Monday, August 19, 2013
Rank and Economy of Guatemala
such as IMF, WB, and CIA using nominal method
Guatemala is the most populous of the Central American countries with a GDP per capita roughly one-third that of Argentina, Brazil, and Chile. Coffee, sugar, and bananas are the main products. The 1996 signing of peace accords, which ended 36 years of civil war, removed a major obstacle to foreign investment, and Guatemala since then has pursued important reforms and macroeconomic stabilization. On 1 July 2006, the Central American Free Trade Agreement (CAFTA) entered into force between the US and Guatemala and has since spurred increased investment in the export sector. The distribution of income remains highly unequal with 12% of the population living below the international poverty line. Given Guatemala's large expatriate community in the United States, it is the top remittance recipient in Central America, with inflows serving as a primary source of foreign income equivalent to nearly two-thirds of exports.
Guatemala's Gross domestic product for 2000 was estimated at $19.1 billion, with real growth slowing to approximately 3.3%. Ten years later in 2000 it rose by 1 to 4% and in 2010 it decreased back to 3% (World Bank). After the signing of the final peace accord in December 1996, Guatemala was well-positioned for rapid economic growth over the next 10 years.
Guatemala's economy is dominated by the private sector, which generates about 85% of GDP. Most manufacturing is light assembly and food processing, geared to the domestic, U.S., and Central American markets. In 1990 the labor force participation rate for women was 42%, it increased by 1% in 2000 to 43% and in 2010 it increased at 51%. For men the labor for participation rate in 1990 was about 89%, in 2000 it actually decreased to 88% and in 2010 increased up to 90% (World Bank). In terms of self-employment the percentage for men is about 50% while women take up about 32% (Pagàn 1). Over the past several years, tourism and exports of textiles, apparel, and nontraditional agricultural products such as winter vegetables, fruit, and cut flowers have boomed, while more traditional exports such as sugar, bananas, and coffee continue to represent a large share of the export market.Over the past twenty years the percentage of exports of goods and services has fluctuated. In 1990 it was 21% and in 2000, 20%. It increased again in 2010 to 26%.on the other hand its level of imports of goods and services has continually increased. In 1990 its imports of goods and services was about 25%. In 2000 it increased b by 4% up to 29%, and in 2010 it increased up to 36%. Migration is another important avenue in Guatemala. According to Cecilia Menjivar, remittances are “central to the economy.” These remittances come from men’s migration, to the U.S. in 2004 remittances to Guatemala accounted for approximately 97% (Menjivar 2).

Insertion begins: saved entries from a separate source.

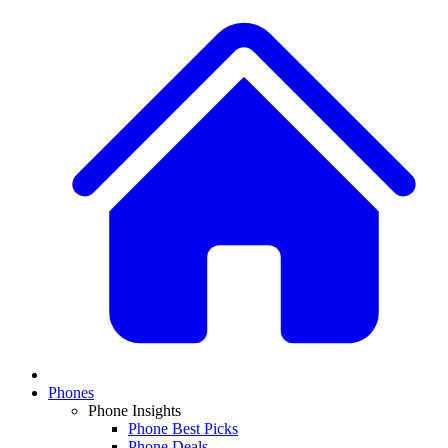
Phones
Phone Insights
Phone Best Picks
Phone Deals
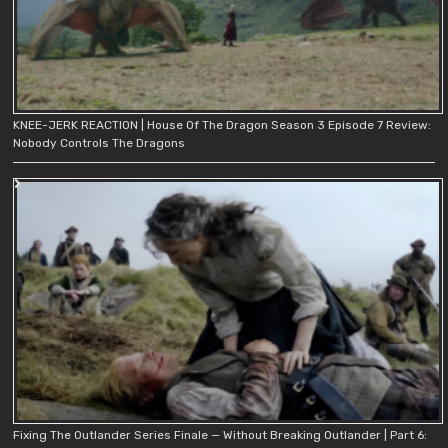
KNEE-JERK REACTION | House Of The Dragon Season 3 Episode 7 Review:
Nobody Controls The Dragons
Fixing The Outlander Series Finale — Without Breaking Outlander | Part 6:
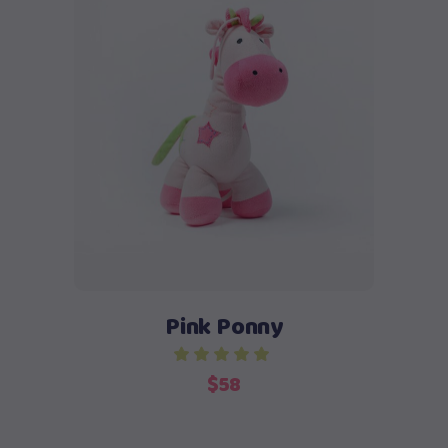
Add to cart
Pink Ponny
$
58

The United States is the country's largest trading partner, providing 36% of Guatemala's imports and receiving 40% of its exports. The government sector is small and shrinking, with its business activities limited to public utilities—some of which have been privatized—ports and airports and several development-oriented financial institutions. Guatemala was certified to receive export trade benefits under the United States' Caribbean Basin Trade and Partnership Act (CBTPA) in October 2000, and enjoys access to U.S. Generalized System of Preferences (GSP) benefits. Due to concerns over serious worker rights protection issues, however, Guatemala's benefits under both the CBTPA and GSP are currently under review.